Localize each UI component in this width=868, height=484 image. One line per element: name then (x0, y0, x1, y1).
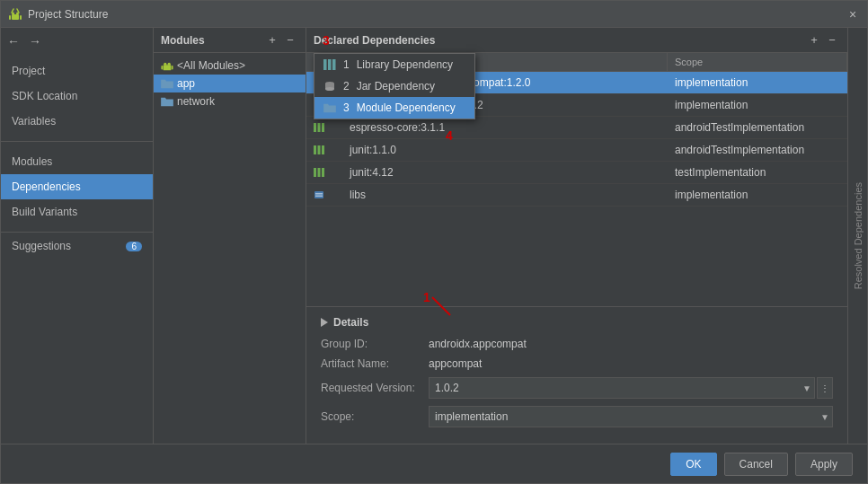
tree-item-network[interactable]: network (154, 92, 306, 110)
app-label: app (177, 77, 195, 90)
sidebar-divider-1 (1, 141, 153, 142)
svg-rect-25 (322, 145, 324, 154)
ok-button[interactable]: OK (670, 453, 716, 476)
col-scope-header: Scope (668, 53, 847, 71)
svg-rect-29 (314, 191, 323, 198)
dropdown-item-jar[interactable]: 2 Jar Dependency (314, 75, 474, 97)
dropdown-num-3: 3 (343, 101, 350, 114)
sidebar-item-suggestions[interactable]: Suggestions 6 (1, 236, 153, 256)
version-select-wrapper: 1.0.2 ▼ (429, 377, 815, 399)
dropdown-menu: 1 Library Dependency 2 Jar Dependency (314, 53, 475, 119)
suggestions-badge: 6 (126, 242, 142, 251)
row4-dep-cell: junit:1.1.0 (342, 139, 668, 161)
dropdown-item-module[interactable]: 3 Module Dependency (314, 97, 474, 119)
group-id-label: Group ID: (321, 338, 429, 350)
close-button[interactable]: × (846, 7, 860, 22)
row3-dep-cell: espresso-core:3.1.1 (342, 117, 668, 138)
title-bar: Project Structure × (1, 1, 867, 28)
row1-scope-cell: implementation (668, 72, 847, 93)
network-label: network (177, 95, 215, 108)
project-structure-window: Project Structure × ← → Project SDK Loca… (0, 0, 868, 484)
dropdown-item-library[interactable]: 1 Library Dependency (314, 54, 474, 75)
folder-icon-app (161, 77, 173, 90)
details-title-label: Details (333, 316, 368, 329)
main-area: Declared Dependencies + − Dependency Sco… (306, 28, 867, 444)
sidebar-item-variables[interactable]: Variables (1, 109, 153, 134)
resolved-label: Resolved Dependencies (853, 182, 864, 289)
nav-toolbar: ← → (1, 28, 153, 55)
version-increment-button[interactable]: ⋮ (817, 377, 833, 399)
sidebar-item-dependencies[interactable]: Dependencies (1, 174, 153, 199)
row6-scope-cell: implementation (668, 184, 847, 206)
modules-remove-button[interactable]: − (282, 32, 298, 48)
modules-panel-header: Modules + − (154, 28, 306, 53)
tree-item-all-modules[interactable]: <All Modules> (154, 57, 306, 75)
row3-icon-cell (306, 117, 342, 138)
sidebar-item-modules[interactable]: Modules (1, 149, 153, 174)
dropdown-num-2: 2 (343, 80, 350, 92)
deps-remove-button[interactable]: − (824, 32, 840, 48)
sidebar-top-section: Project SDK Location Variables (1, 55, 153, 137)
modules-toolbar: + − (264, 32, 298, 48)
artifact-name-label: Artifact Name: (321, 357, 429, 370)
forward-button[interactable]: → (26, 32, 44, 50)
modules-panel: Modules + − (154, 28, 306, 444)
svg-rect-24 (318, 145, 321, 154)
back-button[interactable]: ← (4, 32, 22, 50)
table-row[interactable]: libs implementation (306, 184, 847, 207)
svg-rect-33 (328, 59, 332, 70)
svg-point-37 (325, 87, 334, 91)
svg-rect-26 (314, 168, 316, 177)
svg-point-9 (168, 63, 171, 66)
svg-rect-7 (164, 65, 172, 70)
details-triangle-icon[interactable] (321, 318, 328, 327)
row4-scope-cell: androidTestImplementation (668, 139, 847, 161)
window-title: Project Structure (28, 8, 846, 21)
deps-header: Declared Dependencies + − (306, 28, 847, 53)
row6-icon-cell (306, 184, 342, 206)
svg-rect-32 (323, 59, 327, 70)
tree-item-app[interactable]: app (154, 75, 306, 92)
version-select[interactable]: 1.0.2 (429, 377, 815, 399)
sidebar-item-build-variants[interactable]: Build Variants (1, 199, 153, 224)
table-row[interactable]: espresso-core:3.1.1 androidTestImplement… (306, 117, 847, 139)
requested-version-label: Requested Version: (321, 382, 429, 394)
svg-rect-21 (318, 123, 321, 132)
svg-rect-34 (332, 59, 336, 70)
table-row[interactable]: junit:4.12 testImplementation (306, 162, 847, 184)
resolved-panel[interactable]: Resolved Dependencies (847, 28, 867, 444)
app-icon (8, 7, 22, 22)
group-id-value: androidx.appcompat (429, 338, 527, 350)
artifact-name-row: Artifact Name: appcompat (321, 357, 833, 370)
sidebar: ← → Project SDK Location Variables Modul… (1, 28, 154, 444)
row6-dep-cell: libs (342, 184, 668, 206)
table-row[interactable]: junit:1.1.0 androidTestImplementation (306, 139, 847, 162)
svg-rect-27 (318, 168, 321, 177)
sidebar-divider-2 (1, 232, 153, 233)
row5-dep-cell: junit:4.12 (342, 162, 668, 183)
details-title: Details (321, 316, 833, 329)
sidebar-item-sdk-location[interactable]: SDK Location (1, 84, 153, 109)
deps-panel-title: Declared Dependencies (314, 34, 435, 47)
cancel-button[interactable]: Cancel (724, 453, 788, 476)
modules-add-button[interactable]: + (264, 32, 280, 48)
svg-line-6 (17, 9, 19, 13)
all-modules-label: <All Modules> (177, 59, 245, 72)
requested-version-row: Requested Version: 1.0.2 ▼ ⋮ (321, 377, 833, 399)
scope-select[interactable]: implementationapicompileOnlyruntimeOnlyt… (429, 406, 833, 427)
sidebar-main-section: Modules Dependencies Build Variants (1, 145, 153, 228)
svg-point-8 (164, 63, 166, 66)
deps-add-button[interactable]: + (806, 32, 822, 48)
sidebar-item-project[interactable]: Project (1, 58, 153, 84)
svg-rect-12 (162, 82, 173, 87)
apply-button[interactable]: Apply (795, 453, 853, 476)
bottom-bar: OK Cancel Apply (1, 444, 867, 483)
modules-panel-title: Modules (161, 34, 205, 47)
scope-row: Scope: implementationapicompileOnlyrunti… (321, 406, 833, 427)
artifact-name-value: appcompat (429, 357, 482, 370)
svg-rect-22 (322, 123, 324, 132)
scope-select-wrapper: implementationapicompileOnlyruntimeOnlyt… (429, 406, 833, 427)
svg-line-5 (12, 9, 13, 13)
deps-toolbar: + − (806, 32, 840, 48)
dropdown-label-module: Module Dependency (357, 101, 456, 114)
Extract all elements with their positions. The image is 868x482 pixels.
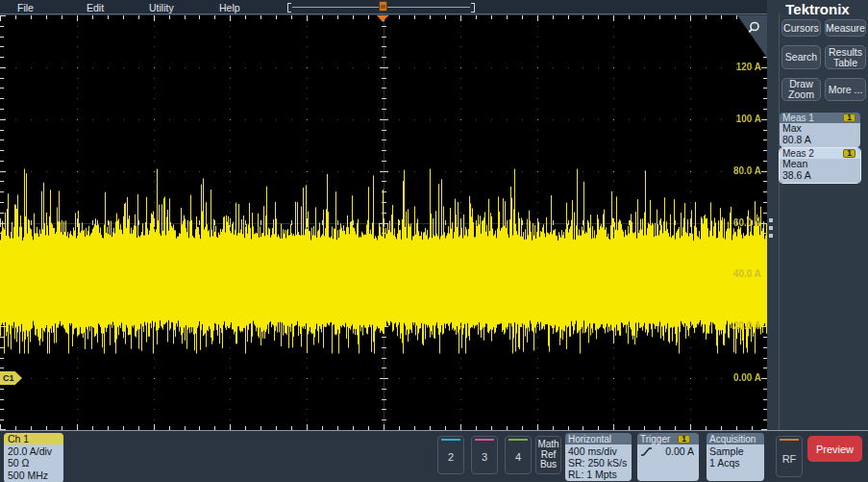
- channel1-settings: 20.0 A/div 50 Ω 500 MHz: [4, 444, 63, 482]
- y-axis-labels: 120 A100 A80.0 A60.0 A40.0 A20.0 A0.00 A: [0, 15, 767, 430]
- sidebar-divider: [779, 13, 780, 430]
- channel1-bandwidth: 500 MHz: [8, 469, 60, 481]
- waveform-display[interactable]: 120 A100 A80.0 A60.0 A40.0 A20.0 A0.00 A…: [0, 15, 767, 430]
- meas2-source-badge: 1: [843, 149, 856, 158]
- hslider-right-bracket: [471, 3, 475, 13]
- trigger-position-icon[interactable]: [377, 15, 388, 22]
- bottom-bar: Ch 1 20.0 A/div 50 Ω 500 MHz 2 3 4 Math …: [0, 430, 868, 482]
- trigger-header: Trigger 1: [637, 433, 699, 444]
- y-axis-label: 60.0 A: [733, 217, 761, 229]
- rf-button[interactable]: RF: [776, 436, 803, 477]
- channel3-button[interactable]: 3: [471, 436, 498, 474]
- y-axis-label: 100 A: [736, 114, 761, 125]
- acquisition-settings: Sample 1 Acqs: [707, 444, 764, 481]
- y-axis-label: 80.0 A: [733, 165, 761, 177]
- math-ref-bus-button[interactable]: Math Ref Bus: [535, 436, 561, 474]
- trigger-title: Trigger: [640, 434, 670, 444]
- trigger-source-badge: 1: [678, 435, 690, 444]
- trigger-level: 0.00 A: [665, 445, 696, 457]
- search-button[interactable]: Search: [781, 45, 821, 69]
- meas1-type: Max: [782, 123, 857, 135]
- channel3-label: 3: [482, 441, 487, 473]
- measure-button[interactable]: Measure: [825, 19, 866, 37]
- horizontal-settings: 400 ms/div SR: 250 kS/s RL: 1 Mpts: [565, 444, 632, 481]
- meas1-value: 80.8 A: [782, 135, 857, 146]
- trigger-settings: 0.00 A: [637, 444, 699, 481]
- tektronix-logo: Tektronix: [767, 1, 868, 17]
- y-axis-label: 0.00 A: [733, 372, 761, 384]
- results-table-button[interactable]: Results Table: [825, 45, 866, 69]
- meas2-type: Mean: [782, 159, 857, 170]
- more-button[interactable]: More ...: [825, 78, 866, 101]
- oscilloscope-app: File Edit Utility Help 120 A100 A80.0 A6…: [0, 0, 868, 482]
- meas2-panel[interactable]: Meas 2 1 Mean 38.6 A: [780, 148, 860, 183]
- meas1-body: Max 80.8 A: [780, 123, 860, 147]
- menu-help[interactable]: Help: [219, 2, 240, 13]
- menu-bar: File Edit Utility Help: [0, 0, 767, 14]
- hslider-trigger-marker[interactable]: [379, 1, 387, 12]
- trigger-slope-icon: [640, 446, 653, 457]
- channel1-scale: 20.0 A/div: [8, 445, 60, 457]
- acquisition-header: Acquisition: [707, 433, 764, 444]
- sidebar: Tektronix Cursors Measure Search Results…: [767, 0, 868, 430]
- panel-drag-handle[interactable]: [769, 218, 773, 241]
- acquisition-panel[interactable]: Acquisition Sample 1 Acqs: [707, 433, 764, 481]
- acquisition-mode: Sample: [709, 445, 761, 457]
- acquisition-count: 1 Acqs: [709, 457, 761, 469]
- hslider-left-bracket: [287, 3, 291, 13]
- cursors-button[interactable]: Cursors: [781, 19, 821, 37]
- channel4-button[interactable]: 4: [505, 436, 532, 474]
- y-axis-label: 20.0 A: [733, 320, 761, 332]
- menu-edit[interactable]: Edit: [87, 2, 104, 13]
- y-axis-label: 40.0 A: [733, 268, 761, 280]
- meas1-source-badge: 1: [843, 114, 856, 122]
- rf-label: RF: [782, 441, 797, 476]
- channel1-impedance: 50 Ω: [8, 457, 60, 469]
- trigger-panel[interactable]: Trigger 1 0.00 A: [637, 433, 699, 481]
- menu-utility[interactable]: Utility: [149, 2, 174, 13]
- horizontal-panel[interactable]: Horizontal 400 ms/div SR: 250 kS/s RL: 1…: [565, 433, 632, 481]
- sidebar-buttons: Cursors Measure Search Results Table Dra…: [781, 19, 866, 101]
- y-axis-label: 120 A: [736, 62, 761, 73]
- channel1-title: Ch 1: [4, 433, 63, 444]
- draw-zoom-button[interactable]: Draw Zoom: [781, 78, 821, 101]
- horizontal-record-length: RL: 1 Mpts: [568, 469, 629, 480]
- meas2-body: Mean 38.6 A: [780, 159, 860, 183]
- meas2-value: 38.6 A: [782, 170, 857, 182]
- horizontal-sample-rate: SR: 250 kS/s: [568, 457, 629, 469]
- channel2-label: 2: [448, 441, 454, 473]
- menu-file[interactable]: File: [17, 2, 34, 13]
- meas1-panel[interactable]: Meas 1 1 Max 80.8 A: [780, 113, 860, 147]
- horizontal-scale: 400 ms/div: [568, 445, 629, 457]
- channel2-button[interactable]: 2: [437, 436, 464, 474]
- horizontal-header: Horizontal: [565, 433, 632, 444]
- channel4-label: 4: [515, 441, 521, 473]
- channel1-badge[interactable]: Ch 1 20.0 A/div 50 Ω 500 MHz: [4, 433, 63, 482]
- preview-button[interactable]: Preview: [807, 436, 862, 462]
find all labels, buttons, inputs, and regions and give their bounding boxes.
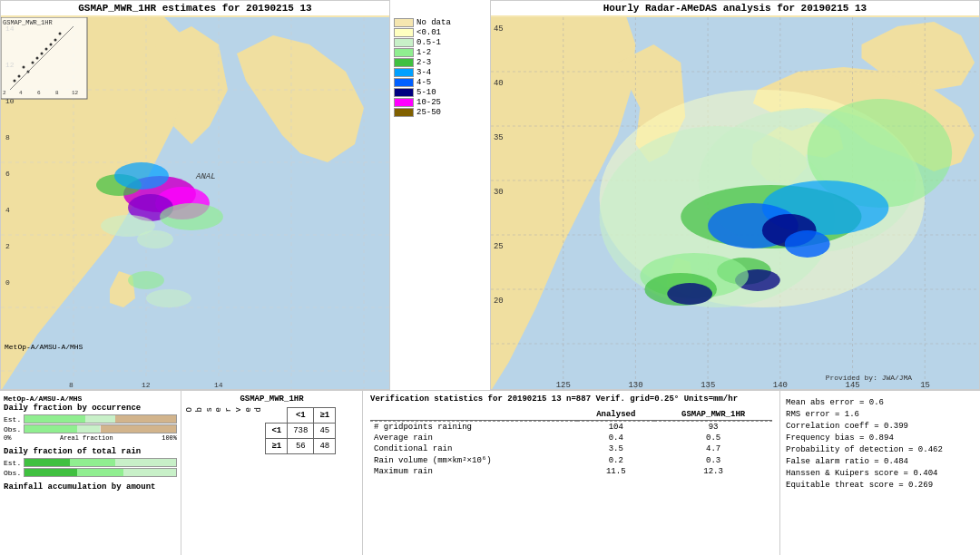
svg-text:ANAL: ANAL [195,172,216,181]
svg-text:8: 8 [55,90,59,96]
stats-gsmap-0: 93 [654,422,772,433]
axis-100-val: 100% [162,434,177,442]
contingency-cell-738: 738 [288,424,314,439]
est-label-2: Est. [4,459,24,467]
legend-label-5to10: 5-10 [416,88,436,97]
est-bar-tan-1 [115,415,176,423]
svg-text:8: 8 [69,381,74,389]
contingency-table-wrapper: <1 ≥1 <1 738 45 ≥1 56 48 [265,407,336,454]
svg-text:45: 45 [494,24,504,34]
svg-text:4: 4 [5,206,10,214]
chart-est-row2: Est. [4,458,177,467]
obs-label-1: Obs. [4,425,24,433]
obs-label-2: Obs. [4,469,24,477]
est-label-1: Est. [4,415,24,424]
svg-text:4: 4 [19,90,23,96]
legend-label-lt001: <0.01 [416,28,441,37]
legend-color-3to4 [394,68,414,77]
stat-mean-abs-error: Mean abs error = 0.6 [786,398,975,407]
contingency-col-ge1: ≥1 [314,408,336,424]
obs-bar-light-obs-2 [123,469,176,476]
contingency-row-lt1: <1 738 45 [266,424,336,439]
svg-text:25: 25 [494,242,504,251]
legend-label-1to2: 1-2 [416,48,431,57]
stats-table: Analysed GSMAP_MWR_1HR # gridpoints rain… [370,409,772,477]
svg-point-89 [667,283,712,305]
stats-analysed-0: 104 [577,422,654,433]
svg-point-49 [59,33,62,35]
est-bar-light-2 [115,459,176,466]
svg-rect-37 [1,17,87,99]
stats-gsmap-1: 0.5 [654,433,772,443]
obs-bar-fill-2 [24,469,77,476]
svg-text:15: 15 [920,381,930,390]
svg-text:2: 2 [3,90,6,96]
svg-text:6: 6 [5,170,10,178]
contingency-wrapper: Observed <1 ≥1 <1 738 45 [185,407,358,454]
axis-labels-1: 0% Areal fraction 100% [4,434,177,442]
svg-point-46 [45,48,48,51]
legend-item-05to1: 0.5-1 [394,38,486,47]
contingency-header-row: <1 ≥1 [266,408,336,424]
chart-title-3: Rainfall accumulation by amount [4,482,177,492]
left-map-title: GSMAP_MWR_1HR estimates for 20190215 13 [1,1,389,15]
svg-point-24 [146,289,191,307]
stat-probability-detection: Probability of detection = 0.462 [786,445,975,454]
legend-color-nodata [394,18,414,27]
stats-row-0: # gridpoints raining 104 93 [370,422,772,433]
stats-panel: Verification statistics for 20190215 13 … [363,391,780,555]
stats-gsmap-3: 0.3 [654,454,772,466]
sat-label-bottom1: MetOp-A/AMSU-A/MHS [4,394,177,403]
est-bar-fill-1 [24,415,85,423]
svg-text:12: 12 [142,381,151,389]
svg-point-43 [32,62,34,64]
obs-bar-tan-1 [101,425,177,433]
stats-row-4: Maximum rain 11.5 12.3 [370,466,772,477]
svg-text:6: 6 [37,90,41,96]
svg-text:145: 145 [846,381,860,390]
chart-total-rain: Est. Obs. [4,458,177,477]
svg-point-48 [54,39,57,42]
legend-color-4to5 [394,78,414,87]
svg-point-45 [41,53,44,55]
svg-text:125: 125 [556,381,571,390]
obs-bar-med-2 [77,469,122,476]
svg-point-39 [14,80,16,83]
legend-item-2to3: 2-3 [394,58,486,67]
legend-item-lt001: <0.01 [394,28,486,37]
stats-analysed-2: 3.5 [577,443,654,454]
stats-col-label [370,409,577,421]
contingency-cell-48: 48 [314,439,336,454]
obs-bar-bg-1 [24,424,177,433]
maps-row: GSMAP_MWR_1HR estimates for 20190215 13 [0,0,980,390]
legend-label-05to1: 0.5-1 [416,38,441,47]
svg-text:40: 40 [494,79,504,88]
stat-equitable-threat: Equitable threat score = 0.269 [786,481,975,490]
svg-point-22 [137,230,173,248]
est-bar-med-2 [70,459,115,466]
stat-hanssen-kuipers: Hanssen & Kuipers score = 0.404 [786,469,975,478]
axis-100-label: Areal fraction [60,434,113,442]
stats-analysed-3: 0.2 [577,454,654,466]
legend-label-4to5: 4-5 [416,78,431,87]
stats-analysed-1: 0.4 [577,433,654,443]
contingency-row-label-lt1: <1 [266,424,288,439]
stats-col-gsmap: GSMAP_MWR_1HR [654,409,772,421]
est-bar-bg-1 [24,414,177,424]
stats-analysed-4: 11.5 [577,466,654,477]
legend-item-10to25: 10-25 [394,98,486,107]
verification-title: Verification statistics for 20190215 13 … [370,394,772,404]
legend-item-nodata: No data [394,18,486,27]
contingency-col-lt1: <1 [288,408,314,424]
legend-panel: No data <0.01 0.5-1 1-2 2-3 3-4 [390,0,490,390]
svg-text:12: 12 [72,90,79,96]
chart-title-1: Daily fraction by occurrence [4,404,177,413]
charts-panel: MetOp-A/AMSU-A/MHS Daily fraction by occ… [0,391,181,555]
svg-point-23 [128,271,164,289]
stat-correlation-coeff: Correlation coeff = 0.399 [786,422,975,431]
stats-row-2: Conditional rain 3.5 4.7 [370,443,772,454]
est-bar-bg-2 [24,458,177,467]
stat-false-alarm-ratio: False alarm ratio = 0.484 [786,457,975,466]
legend-label-25to50: 25-50 [416,108,441,117]
chart-occurrence: Est. Obs. 0% [4,414,177,442]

+ + + +

What you will do >> If a line in the records above has the word "junit", copy it.

Answer section >>
row4-dep-cell: junit:1.1.0 (342, 139, 668, 161)
table-row[interactable]: junit:4.12 testImplementation (306, 162, 847, 184)
table-row[interactable]: junit:1.1.0 androidTestImplementation (306, 139, 847, 162)
row5-dep-cell: junit:4.12 (342, 162, 668, 183)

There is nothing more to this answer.